Felchen sind geheimnisvolle Fische. Als wahre Meister der Anpassung sind sie in der Lage, Lebensraum, Nahrung, Laichplatz und Laichzeit der jeweiligen Situation anzupassen. Sie sind sehr scheu, lieben kaltes Wasser, leben in Schwärmen in den Tiefen der Seen – und sind nur schwer zu fotografieren und zu filmen. Damit ist auch gesagt, dass ihren markanten, grossen Augen und den prägenden Seitenlinien nichts entgeht; sie nehmen selbst kleinste Bewegungen im Wasser wahr. Dank ihrer bewundernswerten Agilität kommen Felchen in allen grösseren Schweizer Seen vor, heute jedoch in bedeutend kleinerer Zahl.

Ausgerechnet dieser Fisch ist unter Druck, wie der Schweizerische Fischereiverband in einer Medienmitteilung schreibt. Er hat die Felche deshalb zum Fisch des Jahres 2022 erkoren.

Viele verbinden ein Fischmenü aus einheimischem Fang mit Felchen, die Felche gilt als Brotfisch schlechthin. Ihr Rückgang ist laut Fischereiverband beängstigend: In den 1990er-Jahren hätten die Fischer 1500 Tonnen Felchen aus Schweizer Seen gezogen, 2019 seien es noch 486 Tonnen gewesen. Ausgerechnet die anpassungsfähigen Felchen seien Opfer der sich verschlechternden Lebensbedingungen im Wasser. «Die Zahlen müssen uns zu denken geben», so der Fischereiverband. Insbesondere der Sauerstoff sei durch die Überdüngung vieler Seen im letzten Jahrhundert in Tiefenregionen und an ihren Laichplätzen zu knapp geworden. In Seen des Luzerner und Aargauer Mittellandes liessen sich die erloschenen Bestände bis heute nur mit künstlicher Aufzucht erhalten. Die natürliche Fortpflanzung sei langfristig massiv eingeschränkt. Auch verbaute Ufer oder chemische Verschmutzungen machten den Felchen zu schaffen. Aktuell seien rund 24 verschiedene Arten bekannt.
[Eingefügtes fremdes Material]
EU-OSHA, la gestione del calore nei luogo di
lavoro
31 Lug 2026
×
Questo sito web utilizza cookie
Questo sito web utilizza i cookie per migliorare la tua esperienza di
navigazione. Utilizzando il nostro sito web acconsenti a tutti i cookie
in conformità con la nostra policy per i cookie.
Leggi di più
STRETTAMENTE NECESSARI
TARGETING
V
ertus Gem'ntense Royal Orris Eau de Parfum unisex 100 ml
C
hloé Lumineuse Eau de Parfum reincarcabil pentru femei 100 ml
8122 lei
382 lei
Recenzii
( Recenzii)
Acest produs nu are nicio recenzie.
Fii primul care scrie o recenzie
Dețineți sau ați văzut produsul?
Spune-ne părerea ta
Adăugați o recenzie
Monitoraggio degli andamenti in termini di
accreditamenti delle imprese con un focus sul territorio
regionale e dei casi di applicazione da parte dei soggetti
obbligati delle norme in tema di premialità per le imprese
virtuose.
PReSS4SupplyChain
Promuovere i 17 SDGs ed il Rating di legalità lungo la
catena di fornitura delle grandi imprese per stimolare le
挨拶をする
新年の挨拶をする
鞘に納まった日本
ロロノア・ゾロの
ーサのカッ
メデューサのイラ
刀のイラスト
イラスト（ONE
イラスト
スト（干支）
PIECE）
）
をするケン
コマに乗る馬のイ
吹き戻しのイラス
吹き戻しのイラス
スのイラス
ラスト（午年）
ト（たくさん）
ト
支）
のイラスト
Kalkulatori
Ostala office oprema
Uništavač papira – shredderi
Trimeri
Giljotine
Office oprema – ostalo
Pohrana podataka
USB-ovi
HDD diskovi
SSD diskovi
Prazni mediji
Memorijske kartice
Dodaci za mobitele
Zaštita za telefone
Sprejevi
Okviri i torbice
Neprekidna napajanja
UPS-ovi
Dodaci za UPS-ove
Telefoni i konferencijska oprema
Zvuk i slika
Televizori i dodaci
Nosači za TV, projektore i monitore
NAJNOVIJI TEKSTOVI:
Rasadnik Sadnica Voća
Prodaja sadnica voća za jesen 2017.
Laut dem Fischereiverband ist ein Drittel der ursprünglich mindestens 35 Felchenarten in den letzten 150 Jahren ausgestorben. 

Laut der Karte des Schweizerischen Fischereiverbandes gibt es in den drei Gewässern Murtensee, Neuenburgersee und Bielersee drei Felchenarten.
zvg

Viel Nahrung im Murtensee

Wie sieht die Situation im Murtensee aus? «Felchen können im Murtensee nicht selber laichen», weiss der Fischer und Bootsbetreiber Heinz Jost aus Muntelier. Der Grund dafür: «Es hat keinen Sand, sondern Morast auf dem Seegrund.» Sie seien deshalb auf Laiche aus dem Neuenburgersee angewiesen: «Bis vor zwei Jahren haben wir jeweils sieben bis acht Millionen Laiche erhalten.»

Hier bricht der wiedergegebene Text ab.